The Mule – Il corriere, capolavoro targato Eastwood

L’ottuagenario Earl Stone fa ancora il cretino con donne di qualsiasi età e viene spesso scambiato per l’attore Jimmy Stewart, guida prudentemente e non ha mai preso multe, ha sempre trovato gratificazioni fuori dalla famiglia ed è un veterano della guerra in Corea, non pensa mai al passato e vuole rimediare al tempo perduto, pretende d’insegnare agli altri come vivere e ce l’ha con queste nuove generazioni sempre attaccate a Internet, ma proprio la rete gli cambierà la vita costringendolo a cessare il suo business da orticoltore.

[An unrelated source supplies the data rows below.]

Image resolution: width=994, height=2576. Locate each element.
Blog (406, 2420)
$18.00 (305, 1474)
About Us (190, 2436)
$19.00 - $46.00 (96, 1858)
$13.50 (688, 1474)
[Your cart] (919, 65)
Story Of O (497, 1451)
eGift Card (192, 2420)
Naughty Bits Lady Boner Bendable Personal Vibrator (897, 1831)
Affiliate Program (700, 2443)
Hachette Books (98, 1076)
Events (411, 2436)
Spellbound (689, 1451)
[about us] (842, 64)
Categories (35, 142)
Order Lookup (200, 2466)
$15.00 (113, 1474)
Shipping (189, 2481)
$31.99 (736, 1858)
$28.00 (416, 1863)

Il signor Emerocallide. Una nuova primavera lo attende e, anche se si tratta di venire impiegato dal cartello messicano, sarà una valida alternativa all’aspettare la Nera Signora con la sua falce affilata.

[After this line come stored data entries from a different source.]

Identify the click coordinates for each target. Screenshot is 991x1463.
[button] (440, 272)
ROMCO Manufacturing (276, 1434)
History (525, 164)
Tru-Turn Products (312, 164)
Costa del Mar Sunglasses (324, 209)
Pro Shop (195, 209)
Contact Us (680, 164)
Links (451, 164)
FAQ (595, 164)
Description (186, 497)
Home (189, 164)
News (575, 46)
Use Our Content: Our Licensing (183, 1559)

Si fa presto a definire The Mule – Il corriere uno dei capolavori dell’Eastwood regista di se stesso. È facile dirlo. Perché lo è. Nei lunghi percorsi in auto che il protagonista si trova a fare un po’ per necessità un po’ per non iniziare a rimanere fermo (cosa che non ha mai fatto), a un certo punto supera un cartellone che indica “Old West – Exit Now” e il senso più intimo del film si chiarifica in tutta la sua evidenza: l’epica della Frontiera non può tramontare finché ci saranno esseri umani desiderosi di spingersi in territori inesplorati, non sul piano geografico quanto più su quello interiore. Rinnovarsi vuol dire uccidere chi si è stati, lanciandosi verso un futuro ignoto nel quale si tornerà a rinascere sotto nuova forma. Dopotutto, è quel che accade anche in Space Cowboys che, balzando sul filo della morte, condivide con The Mule – Il corriere una simile natura di post-western. Gli stilemi vengono aggiornati, ma sempre quelli sono: la sfida nei confronti degli orizzonti invalicabili, la solitudine anche quando si è con altri, il sacrificio, il varcare il limite, l’adattarsi al sopraggiungere della senilità, il guardare in faccia la sorte e sorriderle.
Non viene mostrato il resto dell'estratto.